Desenvolva insights do cliente: toda empresa deve se esforçar para obter insights profundos sobre seus clientes, concorrentes e mercado, a fim de identificar novas oportunidades e mudanças revolucionárias em um estágio inicial. Mas também, é preciso se certificar de que a alta administração seja informada e receba informações "desmascaradas". Jeff Bezos, fundador da Amazon, tinha as palavras certas para isso: "Torne-se um fanático por clientes".
Viva a inovação aberta: promover a inovação aberta pode ajudar a empresa a alavancar o know-how e as ideias de terceiros. Garanta uma cultura corporativa que dê aos funcionários tempo e recursos suficientes.
Incentive o intraempreendedorismo: incentivar seus funcionários a pensar como empreendedores pode ajudar a empresa a promover uma cultura de inovação. Ao dar a eles a oportunidade de se tornarem intraempreendedores, você pode perceber rapidamente o potencial deles antes que eles iniciem seus próprios negócios e potencialmente se tornem sua força disruptiva ou concorrente.
Construa parcerias e colaborações: Trabalhar com startups, instituições acadêmicas ou outras organizações pode ajudar a empresa a explorar novas ideias e tecnologias. Fusões e aquisições bem-sucedidas podem se traduzir em novos negócios lucrativos e ajudar a empresa a crescer.
Acompanhar as tendências do mercado e da tecnologia: além de parcerias, pode ajudar a empresa a conhecer as tendências do mercado e da tecnologia para se antecipar e se preparar para tecnologias e modelos de negócios disruptivos.

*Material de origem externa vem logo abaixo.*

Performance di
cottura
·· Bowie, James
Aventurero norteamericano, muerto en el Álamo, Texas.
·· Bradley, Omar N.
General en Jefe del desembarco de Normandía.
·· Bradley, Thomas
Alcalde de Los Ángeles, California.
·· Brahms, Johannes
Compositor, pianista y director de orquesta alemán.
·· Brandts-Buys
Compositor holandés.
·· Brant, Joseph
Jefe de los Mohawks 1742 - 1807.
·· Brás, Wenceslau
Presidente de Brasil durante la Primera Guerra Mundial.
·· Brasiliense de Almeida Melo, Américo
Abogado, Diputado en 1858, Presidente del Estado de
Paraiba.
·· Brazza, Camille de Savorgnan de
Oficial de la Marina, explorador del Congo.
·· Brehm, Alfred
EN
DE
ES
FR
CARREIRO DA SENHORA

Isso pode ser feito observando os concorrentes e seus esforços de parceria, mas também por meio de percepções estratégicas de mercado.

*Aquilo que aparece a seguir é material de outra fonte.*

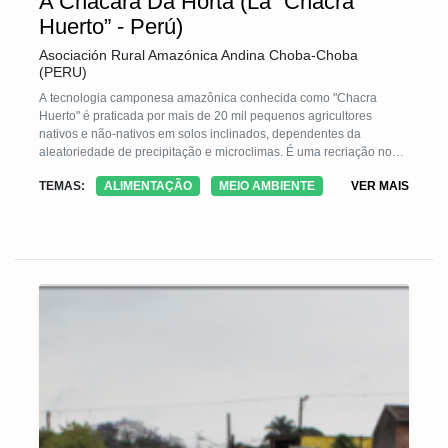
A Chácara Da Horta (La “Chacra
Huerto” - Perú)
Asociación Rural Amazónica Andina Choba-Choba
(PERU)
A tecnologia camponesa amazônica conhecida como "Chacra
Huerto" é praticada por mais de 20 mil pequenos agricultores
nativos e não-nativos em solos inclinados, dependentes da
aleatoriedade de precipitação e microclimas. É uma recriação nos
sistemas agrícolas tradicionais de "derrubar e queimar", dos
TEMAS:
ALIMENTAÇÃO
MEIO AMBIENTE
VER MAIS
pomares tradicionais milenarizados. Tem as características de ser
pequeno, múltipla e diversificada e de concentrar uma alta
diversidade e densidade de culturas transitórias, árvores e animais
domésticos. Eles imitam os ecossistemas naturais e estão em
sintonia com as condições socioculturais, econômicas e
agroecológicas das famílias. Eles surgem como alternativas à
pressão populacional.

Criação de uma unidade de negócios dedicada: Estabelecer uma unidade de negócios dedicada com sua própria estratégia e estrutura pode ajudar a empresa a experimentar novas tecnologias e modelos de negócios sem interromper as operações existentes. Isso pode ser benéfico, mas nem sempre é a melhor solução, pois há uma batalha entre o "velho e o novo". Portanto, é mais aconselhável tornar toda a empresa mais ágil e inovadora do que dar a uma parte a liberdade de trabalhar em algo novo enquanto a outra parte se sente "presa e deixada para trás". (essa última regra é opcional).

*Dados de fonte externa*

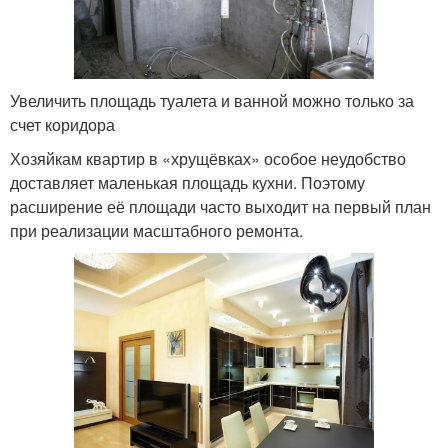
Увеличить площадь туалета и ванной можно только за
счет коридора
Хозяйкам квартир в «хрущёвках» особое неудобство
доставляет маленькая площадь кухни. Поэтому
расширение её площади часто выходит на первый план
при реализации масштабного ремонта.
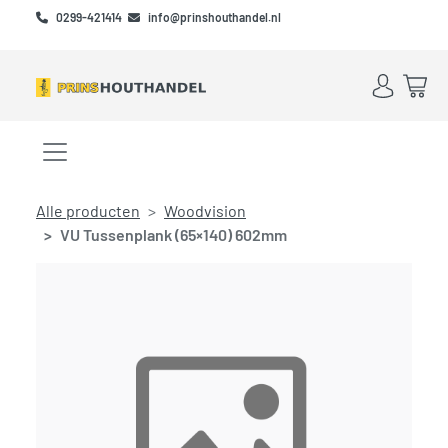
Skip to main content
Skip to footer
0299-421414
info@prinshouthandel.nl
Account
Win
Menu openen/sluiten
Alle producten
Woodvision
VU Tussenplank (65×140) 602mm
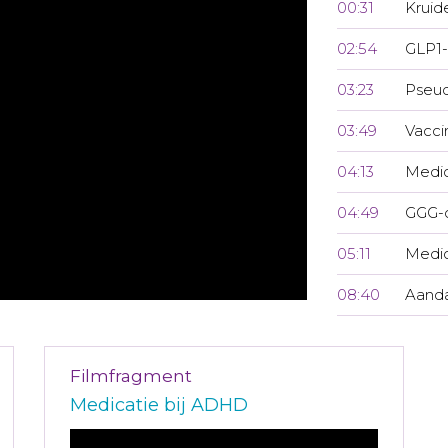
00:31
Kruid
02:54
GLP1-
03:23
Pseu
03:49
Vacci
04:13
Medi
04:49
GGG-
05:11
Medic
08:40
Aanda
Filmfragment
Medicatie bij ADHD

Concluindo, para quase todas as empresas, esses desafios para a inovação são um grande problema. Mas, especialmente as empresas grandes e bem-sucedidas precisam entender o dilema do inovador e tomar medidas proativas para superá-lo. As organizações devem buscar uma visão ágil e flexível de longo prazo, ser flexíveis em suas operações e apoiar a inovação, incentivar a experimentação constante e a assunção de riscos, identificar culturas tóxicas que podem inibir a inovação, desenvolver percepções do cliente, abraçar a inovação aberta, promover iniciativas de intraempreendedorismo, construir parcerias e colaborações com partes externas e monitorar continuamente as tendências do mercado.
Tudo isso pode parecer muito, mas gerenciar esses itens importantes de maneira adequada é de vital importância. O tamanho por si só não ajuda quando alguém aparece e assume o controle ou atrapalha seus negócios. É uma combinação de conscientização e boa governança que garante que sua organização possa inovar e se adaptar rapidamente.
Em se tratando de inovação, o conselho é: seja ágil, pense “fora da caixa” e experimente!